[WHAT IS REQUIRED] The reply should contain every entry below exactly as written, with no images.

■ ■ ■ ■ ■

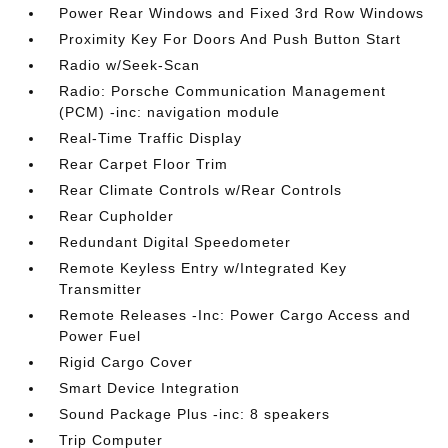
Power Rear Windows and Fixed 3rd Row Windows
Proximity Key For Doors And Push Button Start
Radio w/Seek-Scan
Radio: Porsche Communication Management
(PCM) -inc: navigation module
Real-Time Traffic Display
Rear Carpet Floor Trim
Rear Climate Controls w/Rear Controls
Rear Cupholder
Redundant Digital Speedometer
Remote Keyless Entry w/Integrated Key
Transmitter
Remote Releases -Inc: Power Cargo Access and
Power Fuel
Rigid Cargo Cover
Smart Device Integration
Sound Package Plus -inc: 8 speakers
Trip Computer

■ ■ ■ ■ ■

[EXERCISE SOLUTION]
Power Rear Windows and Fixed 3rd Row Windows
Proximity Key For Doors And Push Button Start
Radio w/Seek-Scan
Radio: Porsche Communication Management
(PCM) -inc: navigation module
Real-Time Traffic Display
Rear Carpet Floor Trim
Rear Climate Controls w/Rear Controls
Rear Cupholder
Redundant Digital Speedometer
Remote Keyless Entry w/Integrated Key
Transmitter
Remote Releases -Inc: Power Cargo Access and
Power Fuel
Rigid Cargo Cover
Smart Device Integration
Sound Package Plus -inc: 8 speakers
Trip Computer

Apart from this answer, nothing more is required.